Sep 14, 2006 14:30
things have gone very well. waitressing is paying off big time. im glad i decided on this job. i love it. its so fun and its paying for the shit i really need.
another plus, im loving eli and my relationship. things are going so great. ive never had someone like him before. these arent only stronger emotions, bug different ones too. its amazing. still feeling the butterflies, too. :-)
troy daze tonight and tomorrow. im so excited! :-):-)
i havent had a lot of time lately for my friends. ive been working every single solitary day. and i want to apologize. i miss meg like crazy. and jason. and now i havent even seen my friends who are at home. this is tough.

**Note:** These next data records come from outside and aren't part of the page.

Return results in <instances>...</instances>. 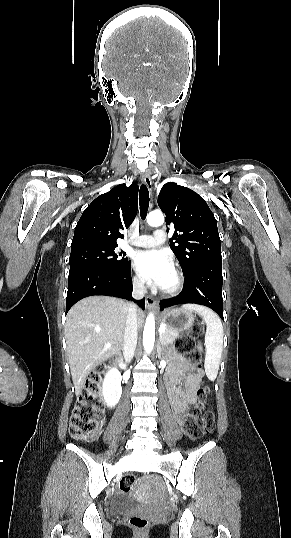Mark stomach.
I'll return each mask as SVG.
<instances>
[{
	"label": "stomach",
	"mask_w": 291,
	"mask_h": 538,
	"mask_svg": "<svg viewBox=\"0 0 291 538\" xmlns=\"http://www.w3.org/2000/svg\"><path fill=\"white\" fill-rule=\"evenodd\" d=\"M161 321L167 329L180 332L192 326L194 315L189 310L177 308L163 313Z\"/></svg>",
	"instance_id": "obj_1"
}]
</instances>
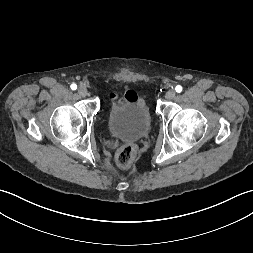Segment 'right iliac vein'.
Returning <instances> with one entry per match:
<instances>
[{
	"label": "right iliac vein",
	"instance_id": "obj_1",
	"mask_svg": "<svg viewBox=\"0 0 253 253\" xmlns=\"http://www.w3.org/2000/svg\"><path fill=\"white\" fill-rule=\"evenodd\" d=\"M78 94H79L80 96H82V97L87 96L88 91H87L86 87L80 86V87L78 88Z\"/></svg>",
	"mask_w": 253,
	"mask_h": 253
}]
</instances>
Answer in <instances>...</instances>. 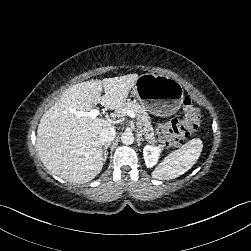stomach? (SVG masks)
<instances>
[{"label":"stomach","instance_id":"0dacf381","mask_svg":"<svg viewBox=\"0 0 251 251\" xmlns=\"http://www.w3.org/2000/svg\"><path fill=\"white\" fill-rule=\"evenodd\" d=\"M142 107L151 114L169 117L181 107L184 91L181 84L166 75H140L131 90Z\"/></svg>","mask_w":251,"mask_h":251}]
</instances>
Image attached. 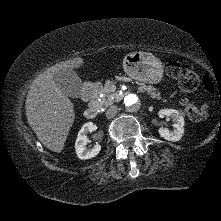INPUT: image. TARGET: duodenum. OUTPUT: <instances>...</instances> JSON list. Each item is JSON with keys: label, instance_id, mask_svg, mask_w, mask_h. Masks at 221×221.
<instances>
[{"label": "duodenum", "instance_id": "1", "mask_svg": "<svg viewBox=\"0 0 221 221\" xmlns=\"http://www.w3.org/2000/svg\"><path fill=\"white\" fill-rule=\"evenodd\" d=\"M102 90L100 83H91L83 89L82 96L89 103L84 111V116L87 119H93L98 114V97Z\"/></svg>", "mask_w": 221, "mask_h": 221}]
</instances>
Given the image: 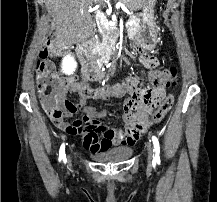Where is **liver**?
<instances>
[{
  "label": "liver",
  "instance_id": "1",
  "mask_svg": "<svg viewBox=\"0 0 217 202\" xmlns=\"http://www.w3.org/2000/svg\"><path fill=\"white\" fill-rule=\"evenodd\" d=\"M95 0H45V6L55 20L56 46H72L86 42L96 26L89 12ZM104 2V0H98ZM129 10H142L148 0H120ZM104 6V4H102Z\"/></svg>",
  "mask_w": 217,
  "mask_h": 202
}]
</instances>
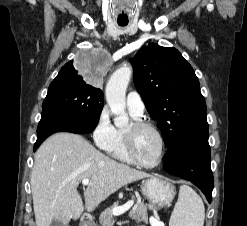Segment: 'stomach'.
<instances>
[{
  "mask_svg": "<svg viewBox=\"0 0 247 226\" xmlns=\"http://www.w3.org/2000/svg\"><path fill=\"white\" fill-rule=\"evenodd\" d=\"M141 192L149 200L150 209H160L169 205L175 196V187L160 177H149L141 183Z\"/></svg>",
  "mask_w": 247,
  "mask_h": 226,
  "instance_id": "obj_1",
  "label": "stomach"
}]
</instances>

this song has come true, though. i wanted to share it::
Feels like I have always known you. And I swear I dreamt about you. All those endless nights I was alone. It's like I've spent forever searching. Now I know that it was worth it. With you it feels like I am finally home.
Falling head over heels. Thought I knew how it feels. But with you it's like the first day of my life.
'Cuz you leave me speechless when you talk to me. You leave me breathless the way you look at me. You manage to disarm me, my soul is shining through. Can't help but surrender my everything to you.
I thought I could resist you. I thought that I was strong. Somehow you were different from what I've known. I didn't see you coming. You took me by surprise and you stole my heart before I could say no.
The way you smile, the way you touch my face.
It's something that you do I can't explain.
I'd run a million miles just to hear you say my name, the way you look at me.
You manage to disarm me, my soul is shining through. I can't help but surrender my everything to you.
That is true happiness. And I am experiencing it. Nothing in life can go wrong right now. Nothing can affect me. Not my parents on-going divorce, not the fact that i dont know what i want to do with my life. Not even the fact that i might be stuck here forever. I have what I need. Friends, Family, Love.